Wang Yingwen said at the memorial seminar for the anniversary of the Battle of Yijiangshan: Chiang Wei-kuo once mentioned to me that during the military meeting of that year, the late Chiang Kai-shek expressed approval of the determination of General Wang Sheng-ming and the officers and soldiers under his command who vowed to defend Yijiangshan with their lives.
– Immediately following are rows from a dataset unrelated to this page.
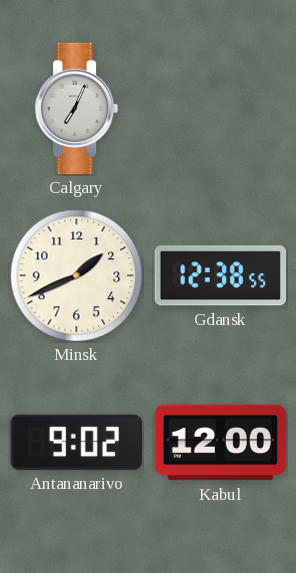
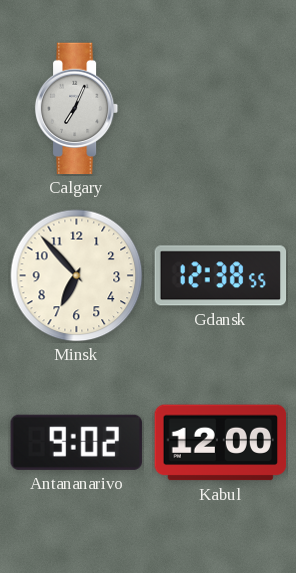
Minsk: 1:41 -> 6:53
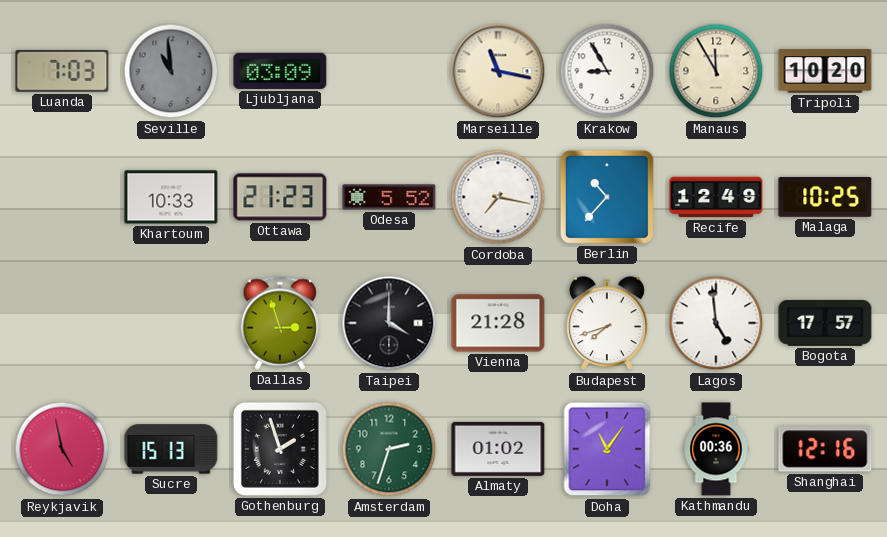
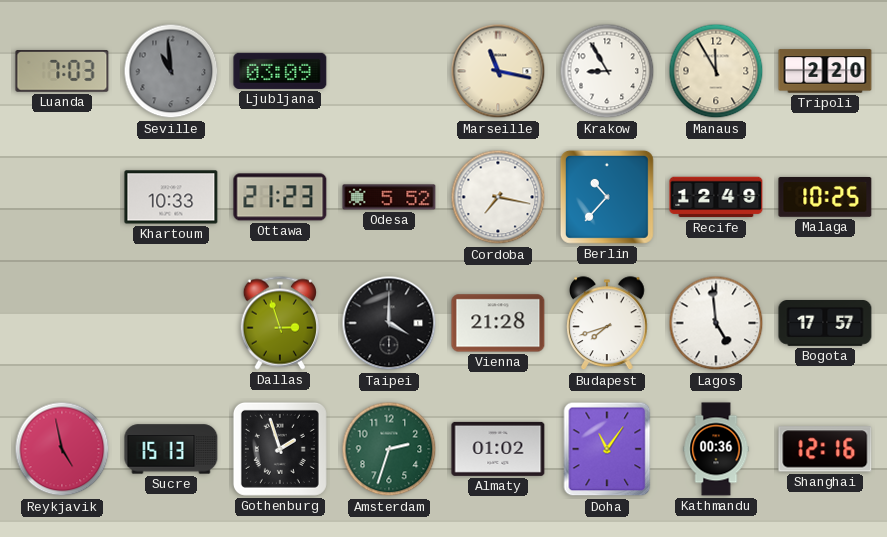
Tripoli: 10:20 -> 2:20
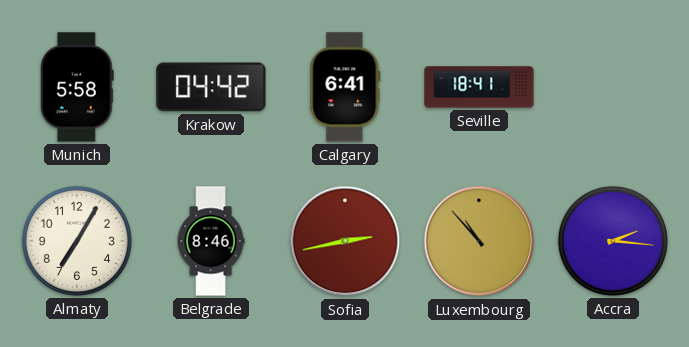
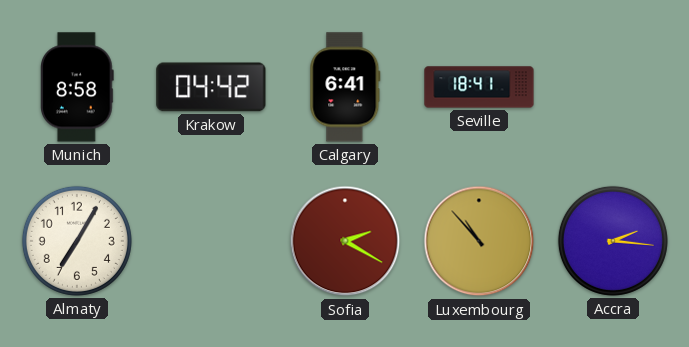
Munich: 5:58 -> 8:58
Belgrade: 8:46 -> none
Sofia: 2:43 -> 2:20
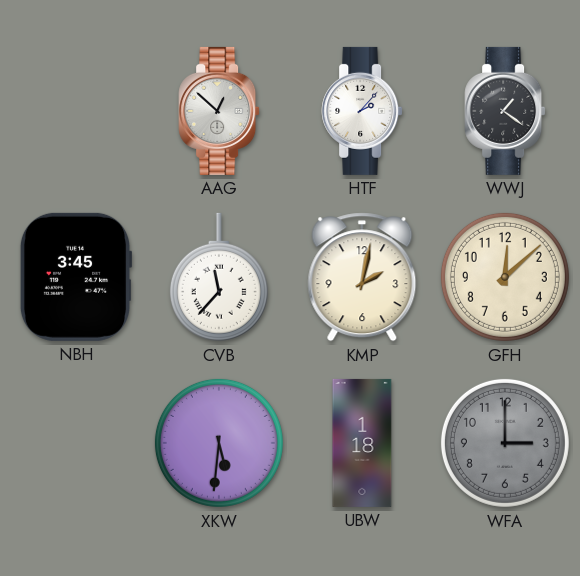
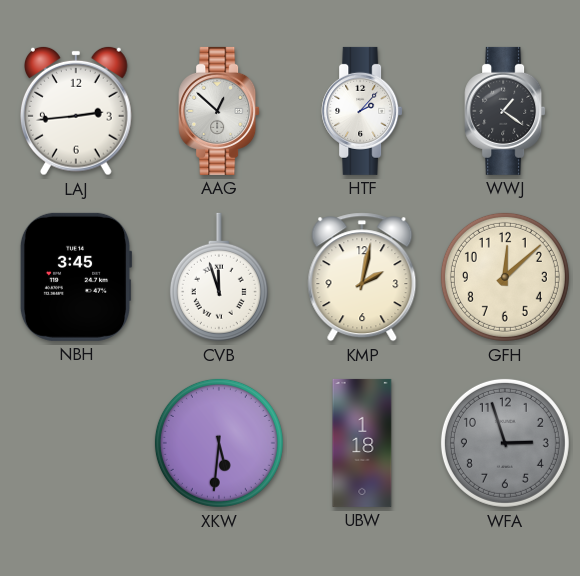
LAJ: none -> 2:44
CVB: 11:37 -> 11:57
WFA: 3:00 -> 2:57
He also expressed great confidence in their ability to hold the position, saying, 'If you hold for one day, you will inspire the people of Taiwan; if you hold for two days, it will change the attitude of the people on the mainland and the Communist Party toward us; if you hold for three days, you will turn the White House around.' As predicted by the late President Chiang Kai-shek, the United States not only had a great change in its attitude toward our country, but also quickly passed the Sino-American Mutual Defense Treaty in Congress. This was entirely the result of the heroic sacrifice of the Nationalist Army soldiers at the Battle of Yijiangshan. Their contribution to the security of the nation was extremely profound.

== Commemorations ==

- Near the Army Officer's School in Fengshan District, Kaohsiung, there are Shengming Community and Wang Shengming Road.
- The Zhicheng Road in Shilin Zhishan Rock is named after Wang Sheng-ming's courtesy name, "Zhicheng."